[Collected data]
Start of Block

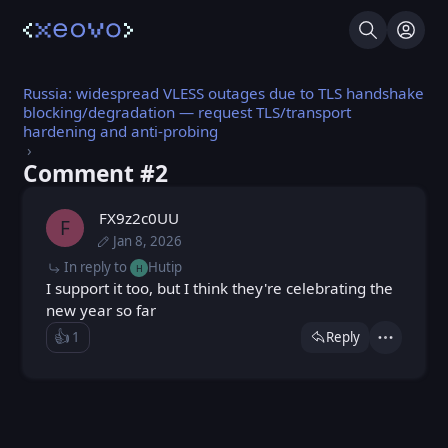
Search
Log I
Russia: widespread VLESS outages due to TLS handshake
blocking/degradation — request TLS/transport
hardening and anti-probing
Comment #⁨2⁩
FX9z2c0UU
F
Jan 8, 2026
Sun, Jan 4, 2026 5:40 PM
Posted
Thu, Jan 8, 2026 2:00 PM
Edited
In reply to
Hutip
H
I support it too, but I think they're celebrating the
new year so far
👍️
1
Reply
Like
Actions
Loading...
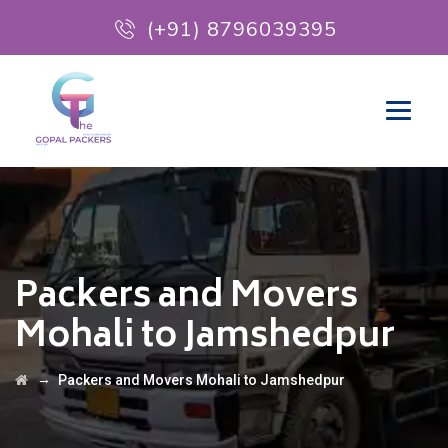
(+91) 8796039395
Packers and Movers
Mohali to Jamshedpur
→
Packers and Movers Mohali to Jamshedpur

End of Block

- **DIRECTIONS FOR THIS TASK**:
Retype the line containing "In reply to" and each line after it through the last line of the entries above, exactly, with no pictures and nothing else.

- **THE COMPLETED TASK**:
In reply to
Hutip
H
I support it too, but I think they're celebrating the
new year so far
👍️
1
Reply
Like
Actions
Loading...
(+91) 8796039395
Packers and Movers
Mohali to Jamshedpur
→
Packers and Movers Mohali to Jamshedpur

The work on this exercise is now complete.